Alan S Knitowski, the chairman and CEO of app-development company Phunware, has hailed the dawn of Mobile 2.0 and called for brands to invest big money in their mobile presence.
Knitowski says that brands are missing opportunities to engage with their audience because theyre not putting enough money behind their mobile marketing, and because they approached mobile in a hurry with no strategy for leveraging the platform.
Mobile 2.0 as Knitowski puts it, is a term coined to allow him and Phunware to discuss the apps that he feels corporate America is crying out for. “Mobile 2.0 to us is about making experiences,” he says. “We believe apps are really about the experience of that high-value touchpoint between the consumer and the brand.”
In practice, he says, a first-generation mobile app is a feature add-on such as a currency converter. “Back when Apple set up the App Store, it encouraged people to think about applications as a piece of bite-sized information – something that solved a single problem.

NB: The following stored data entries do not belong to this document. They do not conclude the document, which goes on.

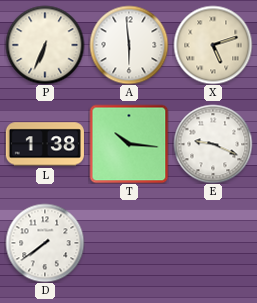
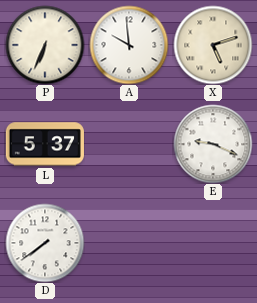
A: 5:59 -> 9:59
L: 1:38 -> 5:37
T: 10:16 -> none
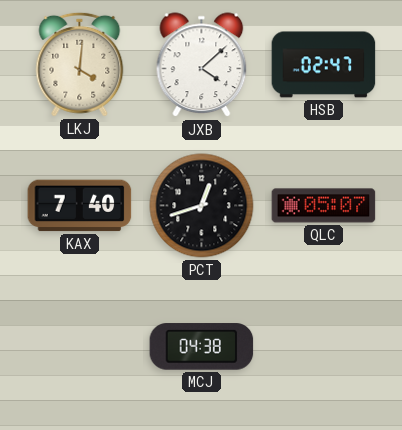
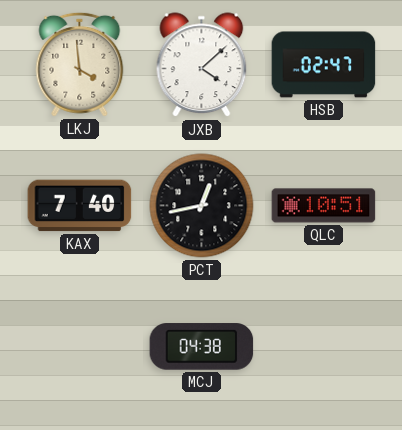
LKJ: 4:01 -> 3:59
PCT: 12:42 -> 12:43
QLC: 05:07 -> 10:51
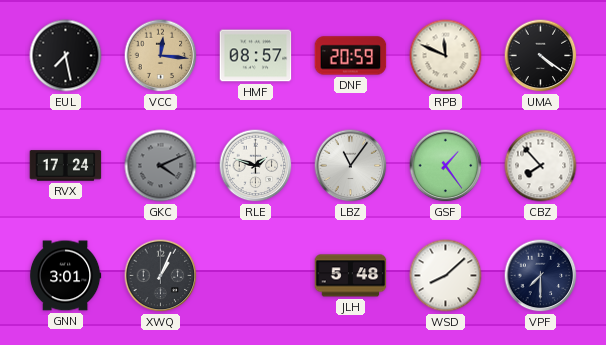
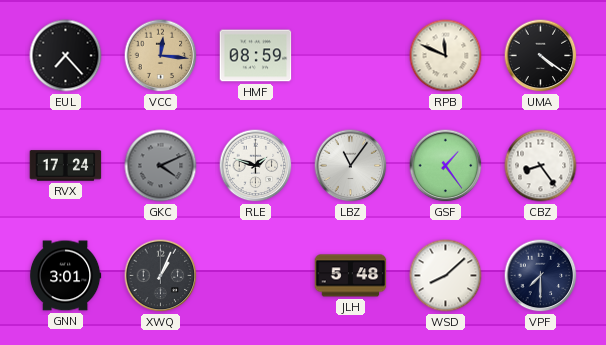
EUL: 7:28 -> 7:23
HMF: 08:57 -> 08:59
DNF: 20:59 -> none
CBZ: 7:53 -> 8:24
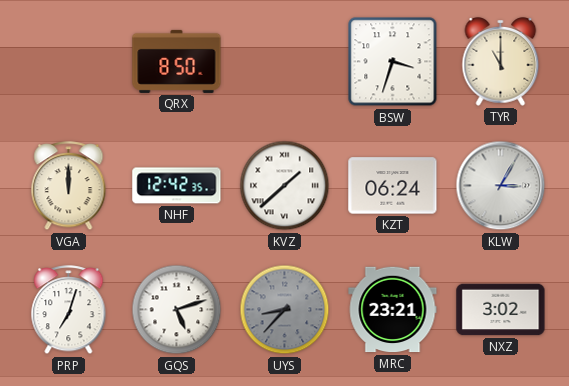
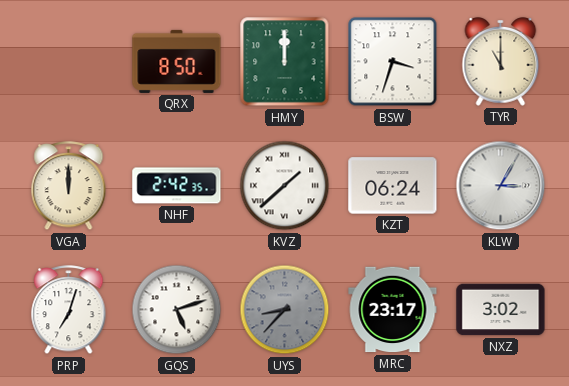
HMY: none -> 12:00
NHF: 12:42 -> 2:42
MRC: 23:21 -> 23:17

They [Apple] encouraged people to do that for 99 cents, to make them affordable and engage the masses.”
Hundreds of thousands of apps later, and Knitowski says its time for a new approach, especially in terms of apps that promote brands. “Apple realised that we need quality not quantity, because what the apps do and what the platform is capable of – in terms of display, processing power and memory – got to be a bit out of whack.”
From a marketing point of view, reaping benefits from the power built into todays mobile devices means investing money on the platform. “Up till now, weve had multi-billion dollar brands put $25,000 or $50,000 into making a mobile app, because everyone needed an app, and somehow that level of investment was meant to delight and engage their consumer base,” says Knitowski.
Knitowski says that companies need to embrace mobile as a genuine channel – rather than a box to tick – and invest accordingly. “Its a form of engagement – and a lot of brands went to market without thinking of mobile as a channel.”
Phunware has good experience when it comes to mobile marketing having worked with the likes of Disney and the Discovery Channel. The app the company made for Disneys Theme Parks allows visitors to see live queue times for each ride, record where they parked, find friends, and locate places to eat and drink.
The correct strategy, according to Knitowski, is to create a utility rather than a simple mobile presence. “Consumers expect some value and utility, to repay their interest, not an infomercial,” he says. “Everyone in the world knows that a brand reaches out through mobile because it wants you to buy products or services, or check out new things or have some other call to action. Thats implicitly understood by every mobile user to begin with. The issue is whether you offend them by charging them for an infomercial or just providing them with a way to buy your products. Thats not what a consumer cares about.”
And when it comes to novel technologies such as Augmented Reality (AR), Knitowski again says that the user experience is more important. “Enterprises should employ more of a crawl, walk, and run approach,” he says. “AR clearly exists, and technologically is feasible; it works quite well. But on the roadmap of what kind of features and content you should have, and when, its probably better to invest in that later.
“Getting the experience right is of foremost importance,” he says. “The features that you add are the breadth and depth of the experience over time.”